TASK GOAL: Every entry below must be reproduced exactly.

DATA EXCERPTS:
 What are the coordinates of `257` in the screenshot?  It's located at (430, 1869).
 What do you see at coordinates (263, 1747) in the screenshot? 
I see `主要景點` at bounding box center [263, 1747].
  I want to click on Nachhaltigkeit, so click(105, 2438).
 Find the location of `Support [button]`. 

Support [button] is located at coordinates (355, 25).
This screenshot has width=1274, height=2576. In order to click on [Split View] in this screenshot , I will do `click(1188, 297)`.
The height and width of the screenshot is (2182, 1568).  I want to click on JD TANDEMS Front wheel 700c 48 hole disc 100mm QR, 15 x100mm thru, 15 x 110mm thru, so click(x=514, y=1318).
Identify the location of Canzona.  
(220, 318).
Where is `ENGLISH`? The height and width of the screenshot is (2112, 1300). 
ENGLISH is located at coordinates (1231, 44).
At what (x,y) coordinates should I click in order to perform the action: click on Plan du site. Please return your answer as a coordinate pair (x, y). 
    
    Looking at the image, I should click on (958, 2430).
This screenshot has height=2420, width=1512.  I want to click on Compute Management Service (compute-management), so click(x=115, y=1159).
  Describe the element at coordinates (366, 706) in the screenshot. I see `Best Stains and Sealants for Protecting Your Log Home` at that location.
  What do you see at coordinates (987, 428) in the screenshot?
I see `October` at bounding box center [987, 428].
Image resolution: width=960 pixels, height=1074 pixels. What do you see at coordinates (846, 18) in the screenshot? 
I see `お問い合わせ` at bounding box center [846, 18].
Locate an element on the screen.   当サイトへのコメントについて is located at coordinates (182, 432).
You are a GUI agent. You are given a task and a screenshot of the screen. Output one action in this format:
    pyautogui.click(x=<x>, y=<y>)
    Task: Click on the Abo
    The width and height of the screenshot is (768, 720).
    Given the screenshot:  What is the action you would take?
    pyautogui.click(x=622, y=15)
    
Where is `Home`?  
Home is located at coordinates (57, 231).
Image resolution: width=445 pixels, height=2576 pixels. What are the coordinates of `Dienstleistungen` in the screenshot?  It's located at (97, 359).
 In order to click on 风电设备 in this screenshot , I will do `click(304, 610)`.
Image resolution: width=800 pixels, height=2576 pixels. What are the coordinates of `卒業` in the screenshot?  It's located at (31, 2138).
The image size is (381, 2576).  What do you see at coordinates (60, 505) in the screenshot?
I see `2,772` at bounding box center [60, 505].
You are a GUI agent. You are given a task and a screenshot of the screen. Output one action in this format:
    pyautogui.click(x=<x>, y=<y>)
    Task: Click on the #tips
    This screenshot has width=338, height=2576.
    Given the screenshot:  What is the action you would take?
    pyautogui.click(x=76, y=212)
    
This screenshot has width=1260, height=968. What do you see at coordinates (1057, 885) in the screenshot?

WRITTEN ANSWER:
 What are the coordinates of `257` in the screenshot?  It's located at (430, 1869).
 What do you see at coordinates (263, 1747) in the screenshot? 
I see `主要景點` at bounding box center [263, 1747].
  I want to click on Nachhaltigkeit, so click(105, 2438).
 Find the location of `Support [button]`. 

Support [button] is located at coordinates (355, 25).
This screenshot has width=1274, height=2576. In order to click on [Split View] in this screenshot , I will do `click(1188, 297)`.
The height and width of the screenshot is (2182, 1568).  I want to click on JD TANDEMS Front wheel 700c 48 hole disc 100mm QR, 15 x100mm thru, 15 x 110mm thru, so click(x=514, y=1318).
Identify the location of Canzona.  
(220, 318).
Where is `ENGLISH`? The height and width of the screenshot is (2112, 1300). 
ENGLISH is located at coordinates (1231, 44).
At what (x,y) coordinates should I click in order to perform the action: click on Plan du site. Please return your answer as a coordinate pair (x, y). 
    
    Looking at the image, I should click on (958, 2430).
This screenshot has height=2420, width=1512.  I want to click on Compute Management Service (compute-management), so click(x=115, y=1159).
  Describe the element at coordinates (366, 706) in the screenshot. I see `Best Stains and Sealants for Protecting Your Log Home` at that location.
  What do you see at coordinates (987, 428) in the screenshot?
I see `October` at bounding box center [987, 428].
Image resolution: width=960 pixels, height=1074 pixels. What do you see at coordinates (846, 18) in the screenshot? 
I see `お問い合わせ` at bounding box center [846, 18].
Locate an element on the screen.   当サイトへのコメントについて is located at coordinates (182, 432).
You are a GUI agent. You are given a task and a screenshot of the screen. Output one action in this format:
    pyautogui.click(x=<x>, y=<y>)
    Task: Click on the Abo
    The width and height of the screenshot is (768, 720).
    Given the screenshot:  What is the action you would take?
    pyautogui.click(x=622, y=15)
    
Where is `Home`?  
Home is located at coordinates (57, 231).
Image resolution: width=445 pixels, height=2576 pixels. What are the coordinates of `Dienstleistungen` in the screenshot?  It's located at (97, 359).
 In order to click on 风电设备 in this screenshot , I will do `click(304, 610)`.
Image resolution: width=800 pixels, height=2576 pixels. What are the coordinates of `卒業` in the screenshot?  It's located at (31, 2138).
The image size is (381, 2576).  What do you see at coordinates (60, 505) in the screenshot?
I see `2,772` at bounding box center [60, 505].
You are a GUI agent. You are given a task and a screenshot of the screen. Output one action in this format:
    pyautogui.click(x=<x>, y=<y>)
    Task: Click on the #tips
    This screenshot has width=338, height=2576.
    Given the screenshot:  What is the action you would take?
    pyautogui.click(x=76, y=212)
    
This screenshot has width=1260, height=968. What do you see at coordinates (1057, 885) in the screenshot?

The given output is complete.